Buoyed by a victory that has seen the US deciding to pause approvals for pending and future applications to export liquefied natural gas (LNG) from new projects, climate activists are now aiming at overseas projects that Washington may support and this could possibly impact on Guyana’s project which is awaiting a financing decision from the US Ex-Im bank.
Reuters on Friday reported that the US Department of Energy (DOE) will conduct a review during the pause that will look at the economic and environmental impacts of projects seeking approval to export LNG to Europe and Asia where the fuel is in hot demand.
The review will take months and then will be open to public comment which will take more time, US Energy Secretary Jennifer Granholm said in a teleconference.
US President Joe Biden said in a statement: “During this period, we will take a hard look at the impacts of LNG exports on energy costs, America’s energy security, and our environment.”
The pause “sees the climate crisis for what it is: the existential threat of our time,” said Biden, a Democrat.
Administration officials stated that the pause would not hurt allies, as it has an exemption for national security should they need more LNG.
Meanwhile, the New York Times (NYT) reported on January 26 that even though the Biden administration has paused its approval of a major natural gas export terminal in the United States, it faces another big gas decision overseas.
A US$13 billion natural gas export project in Papua New Guinea led by TotalEnergies and Exxon Mobil is on a shortlist of projects set to receive financing from the U.S. Export-Import Bank, or Ex-Im, which supports American businesses around the world.
The NYT said that the Papua LNG gas project would join a portfolio of oil and gas projects the bank funds, including an oil refinery in Indonesia and an oil tank project in The Bahamas. The bank is also considering financing an offshore pipeline and natural gas plants in Guyana.
Some climate activists see a big contradiction between climate actions the government is taking in the United States compared to around the world.

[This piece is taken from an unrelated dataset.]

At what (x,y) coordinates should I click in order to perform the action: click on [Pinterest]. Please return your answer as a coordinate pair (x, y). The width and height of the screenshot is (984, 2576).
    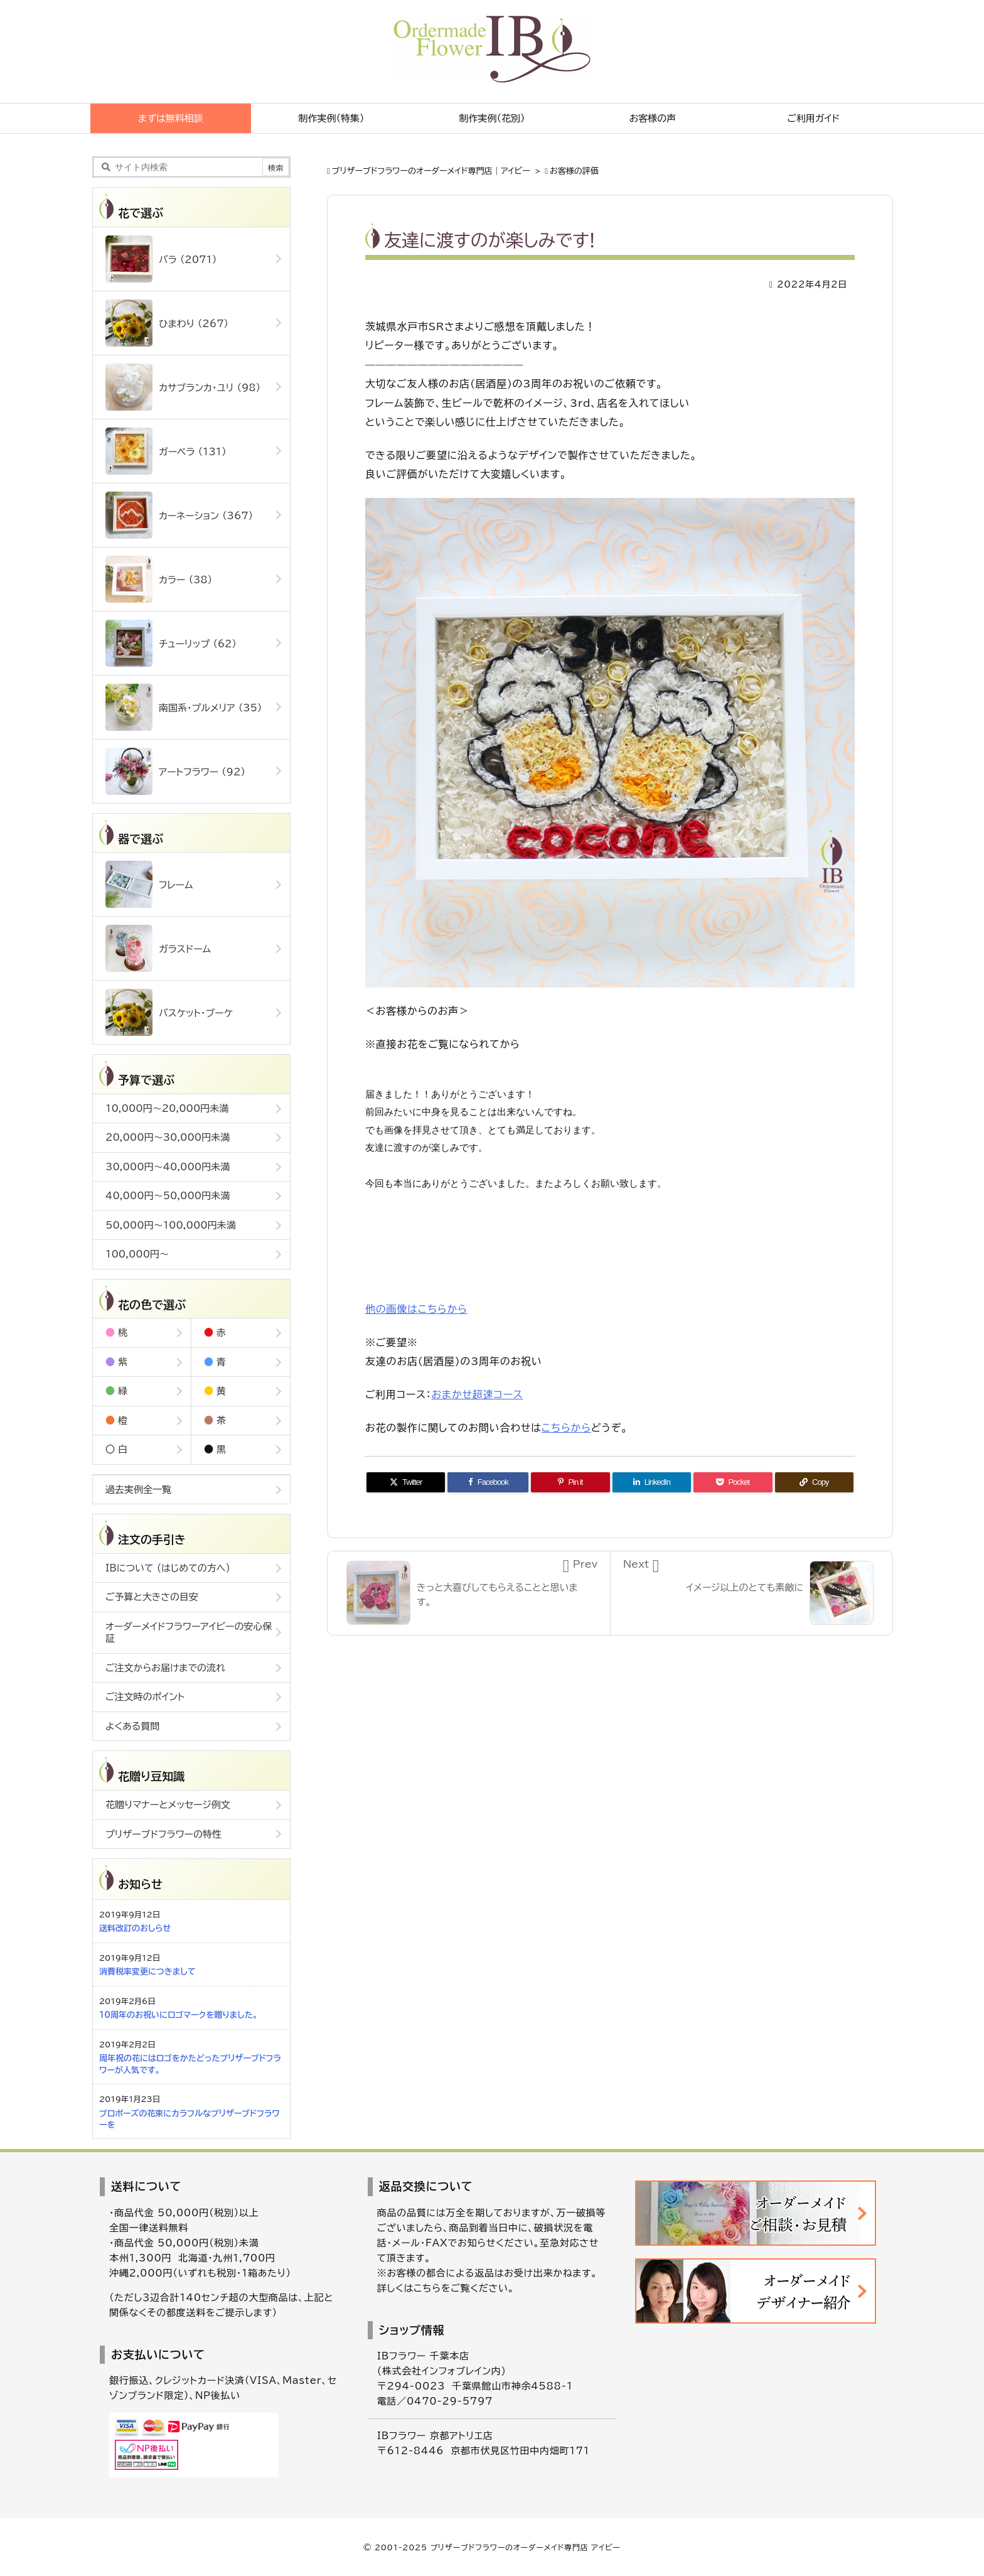     Looking at the image, I should click on (570, 1482).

“He’s done so much at home,” said Kate DeAngelis, who works on international finance at Friends of the Earth, a network of environmental organizations that has called on the bank not to finance the project, referring to President Biden.
But he “can’t claim to be a climate champion when the U.S. is propping up this fossil fuel infrastructure all over the world,” she said.
Between 2017 and 2021, Ex-Im Bank, whose board of directors are political appointees, provided nearly US$6 billion in financing for fossil fuels projects and $120 million for clean energy, according to a tally by the Perspectives Climate Group and the nonprofit group, Oxfam.
A senior Ex-Im official told The Times that while the bank “seeks to align with the administration’s climate agenda,” it still needed to comply with statutory requirements, including a “prohibition against discrimination based solely on industry, sector or business.” The bank’s ultimate mission, the official added, was “to support U.S. jobs.”
The NYT said that the Papua gas project has been particularly contentious. It promises to bring wealth to one of the world’s poorest nations, and is staunchly supported by the local government. Its operators are seeking to supply Asian nations with gas in order to move away from coal, the dirtiest-burning fossil fuel and a major driver of climate change.
The gas project “will contribute to the security of LNG supply, especially for customers in Asia, where LNG can substitute coal for power generation and participate in a substantial reduction of CO2 emissions in the region,” Julien Pouget, a vice president at TotalEnergies, said last year.
The NYT said that a previous gas project, led by Exxon and supported by Ex-Im, became mired in allegations of environmental destruction and human rights violations.
On December 15, Guyana’s Finance Minister Dr Ashni Singh met with the Senior Vice President of the US Ex-Im Bank, David Sena, at the Ministry of Finance.
A release from the Ministry of Finance said that the meeting facilitated discussions surrounding the Bank’s support towards Guyana’s Gas-to-Energy project. In July 2022, the Government of Guyana and the EXIM Bank of the United States signed a historic US$2 billion Memoran-dum of Understanding (MOU), with specific focus on infrastructure, energy, water and sanitation, information and communications technology and agriculture.
The Guyana gas-to-energy project is said to be worth US$759m and is thus far being funded by the government as it awaits word from the Ex-Im bank. Aside from the climate implication of the project, analysts say that the bank would have to also be concerned about its viability.
The government here has already hinted that it will look at alternative sources of financing if the Ex-Im bank deal doesn’t come through.
Last week the government unveiled legislation which will allow it to greatly expand the annual extraction from the Natural Resource Fund. This move has been strongly condemned by the opposition and some commentators.